The adoption process
When you visit a shelter, keep in mind that you are not seeing the animals at their best. They are in a strange environment, surrounded by other animals they don’t know. Some will be very excited, jumping and barking as you approach. Others will be quiet and a bit scared — but don’t be too quick to judge them as they will adjust once they’re settled into a family.
It’s best for everyone in your household to be part of the adoption process — in fact, many shelters will require that.
Ask the staff for more information about animals that interest you. Ask if the dog is good with children, with other dogs, with cats, etc. It’s best if you can interact with the dog outside or in a separate area away from the stress of the animal rooms. If you already have a dog, you should bring him or her to meet a potential sibling in a neutral setting to make sure they’re compatible.
You will be asked to complete an adoption questionnaire and meet with shelter staff to discuss your expectations and lifestyle in order to make the best match.
Don’t take it personally if you are not accepted for adoption, or for the particular dog you’d like. This may be a sign that you’re not ready for a Fido yet – or just not right for that Fido.
More resources on adopting a dog
- Choosing & Caring for a Shelter Dog, by Bob Christianson
- Love Has No Age Limit, by Patricia McConnell and Karen London
Who’s who in animal adoption?
You might be wondering: what’s the difference between a humane society, SPCA, rescue group, or municipal shelter?
Humane societies and SPCAs are generally a different name for the same thing. They are both non-profit, charitable organizations established by people who care about animals. They educate about the humane treatment of animals and usually run a shelter to care for and find new homes for neglected, lost, abused, and homeless pets.
Many are also mandated under provincial/territorial legislation to enforce animal cruelty laws. They usually work closely with the police when charges are laid.
Animal rescue groups are also non-profit, voluntary organizations that care for homeless animals, usually in foster homes, and work to adopt them into suitable and caring homes. Some rescue groups are specific to a certain species (dogs, cats, even donkeys!) or a certain breed.

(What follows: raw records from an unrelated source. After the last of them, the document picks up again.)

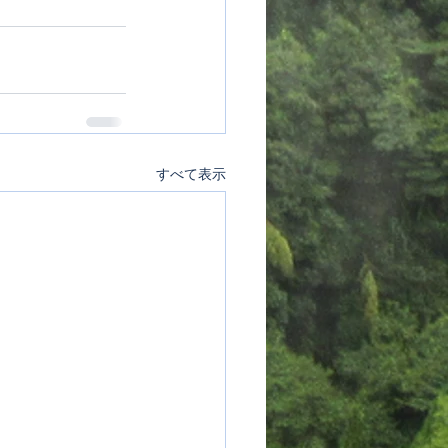
すべて表示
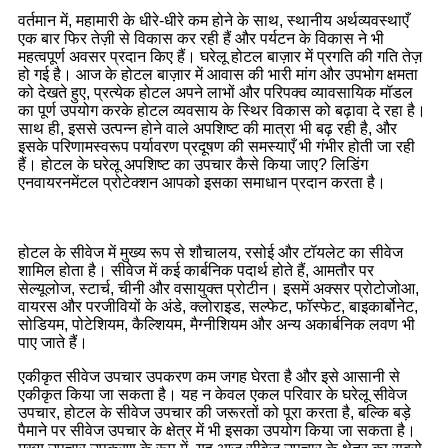
वर्तमान में, महामारी के धीरे-धीरे कम होने के साथ, स्थानीय अर्थव्यवस्थाएँ
एक बार फिर तेज़ी से विकास कर रही हैं और पर्यटन के विकास ने भी
महत्वपूर्ण अवसर प्रदान किए हैं। घरेलू होटल बाज़ार में प्रगति की गति तेज़
हो गई है। आज के होटल बाज़ार में आवास की भारी मांग और उपभोग क्षमता
को देखते हुए, प्रत्येक होटल अपने लाभों और परिपक्व व्यावसायिक मॉडल
का पूर्ण उपयोग करके होटल व्यवसाय के स्थिर विकास को बढ़ावा दे रहा है।
साथ ही, इससे उत्पन्न होने वाले अपशिष्ट की मात्रा भी बढ़ रही है, और
इसके परिणामस्वरूप पर्यावरण प्रदूषण की समस्याएँ भी गंभीर होती जा रही
हैं। होटल के घरेलू अपशिष्ट का उपचार कैसे किया जाए? लिडिंग
एनवायरनमेंटल प्रोटेक्शन आपको इसका समाधान प्रदान करता है।
होटल के सीवेज में मुख्य रूप से शौचालय, रसोई और टॉयलेट का सीवेज
शामिल होता है। सीवेज में कई कार्बनिक पदार्थ होते हैं, आमतौर पर
सेल्यूलोज, स्टार्च, चीनी और वसायुक्त प्रोटीन। इसमें अक्सर प्रोटोजोआ,
वायरस और परजीवियों के अंडे, क्लोराइड, सल्फेट, फॉस्फेट, बाइकार्बोनेट,
सोडियम, पोटेशियम, कैल्शियम, मैग्नीशियम और अन्य अकार्बनिक लवण भी
पाए जाते हैं।
एकीकृत सीवेज उपचार उपकरण कम जगह घेरता है और इसे आसानी से
एकीकृत किया जा सकता है। यह न केवल एकल परिवार के घरेलू सीवेज
उपचार, होटल के सीवेज उपचार की जरूरतों को पूरा करता है, बल्कि बड़े
पैमाने पर सीवेज उपचार के क्षेत्र में भी इसका उपयोग किया जा सकता है।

Municipal shelters or “pounds” are shelters for stray and abandoned animals that are run by the town or city government’s animal control department. Most provinces and territories have legislation requiring that stray pets be kept at these shelters a certain number of days (usually at least 3) to allow for owners to reclaim them. After that, they may be put up for adoption or euthanized.
Many animal control facilities work hard to reunite lost pets with owners and promote adoption of unclaimed animals. Others, unfortunately, have little funding and few staff, and provide only the bare minimum and then euthanize.
The bottom line is, healthy, adoptable pets in need of homes can be found through any of these sources, so in most areas, there is no shortage of options for finding your perfect adoptable Fido.